O Projeto ARCAS, no qual Manuela Almeida está envolvida, decorre até março de 2023. “O principal objetivo deste projeto é desenvolver uma metodologia de avaliação das condições de habitação social."
O ARCAS é "um projeto da região do sudoeste europeu, com o envolvimento de três países", Portugal, Espanha e França.
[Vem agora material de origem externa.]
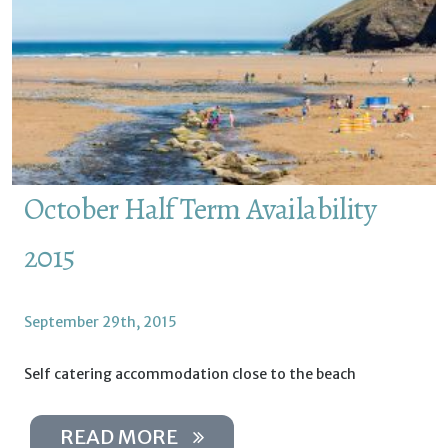
October Half Term Availability
2015
September 29th, 2015
Self catering accommodation close to the beach
READ MORE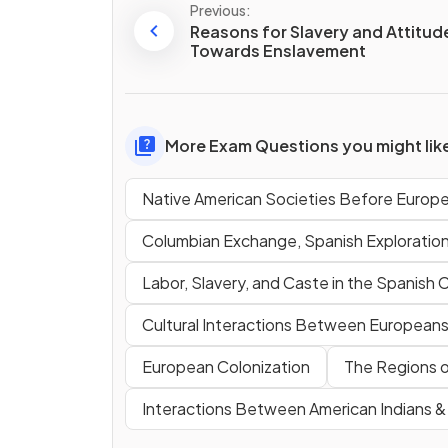
Previous:
Reasons for Slavery and Attitud
Towards Enslavement
More Exam Questions you might lik
Native American Societies Before Europ
Columbian Exchange, Spanish Exploratio
Labor, Slavery, and Caste in the Spanish 
Cultural Interactions Between Europeans,
European Colonization
The Regions o
Interactions Between American Indians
Em Portugal, o projeto foi aplicado em Braga, em colaboração com a UMinho, nos bairros das Andorinhas, Enguardas e Santa Tecla.
A ação dos Partidos
Com a discussão, em Assembleia da República, do Orçamento de Estado de 2022, foram aprovados os programas de apoio à eficiência energética na habitação, propostos pelo Livre e PAN. Com votos a favor do PS, BE, IL e PAN, contra do PSD e abstenção do Chega e PCP. Quais são afinal as medidas apresentadas por cada partido nesta matéria?
Segundo Miguel Heleno, cabeça de lista pelo BE no círculo eleitoral de Fora da Europa, o partido “defende que o processo de transição para as energias renováveis é uma oportunidade para fazer as coisas de outra forma, trazendo novos agentes económicos, como as comunidades de energia renovável, reconvertendo empregos e acabando com os monopólios na energia.”
No ponto 6.3 do Programa Eleitoral é proposto “que todas famílias com rendimentos abaixo dos 2000€/mês e uma fatura energética elevada possam usufruir de apoios.” Para famílias com casa própria, o financiamento de intervenções com vista a melhorar o conforto térmico da habitação seria a 100%. No caso de habitações arrendadas, este financiamento para as intervenções foca-se em senhorios com inquilinos em situação de pobreza energética. “Neste regime, a percentagem de financiamento dependerá da duração do contrato.”
Sobre as propostas da IL acerca da pobreza energética, o assessor Jorge Teixeira explica que o partido defende a “criação de condições para que não haja uma corrida súbita à reabilitação de edifícios.” Esta corrida pode “gerar uma crise de oferta que empurre excessivamente os preços destas intervenções.” Para além disto, afirma que “o estímulo à produção autónoma de energia é um tema consensual em todo o espectro político devido às possibilidades que abre na eficiência energética das casas e edifícios, concedendo mais autonomia às pessoas e liberdade de gerirem a sua produção e consumo energéticos.”
Segundo Ana Bernardes, membro da administração do LIVRE, o partido defende “a redução do consumo de energia decorrente da reabilitação dos edifícios." Este processo vai contribuir para vários fatores como "a diminuição do consumo de combustíveis fósseis, a recuperação económica, a mitigação das desigualdades sociais e para uma melhoria generalizada das condições de vida dos cidadãos”, defende o partido.
O combate à pobreza energética é uma das bandeiras do PAN, sendo referido várias vezes ao longo do programa eleitoral de 2022. Rafael Pinto, membro das Comissões Políticas Nacional e Permanente, afirma que o partido “pretende aumentar o valor total para o apoio à eficiência energética.'' Segundo o porta-voz, Portugal precisa de 380 milhões de euros por ano. O partido tentou negociar este valor para o Orçamento de Estado de 2022, tendo conseguido 280 milhões de euros.
Após contactados, o PS, PSD e PCP não se mostraram disponíveis para esclarecimentos sobre as suas propostas. O Chega não tem propostas para combater a pobreza energética no mais recente programa do partido.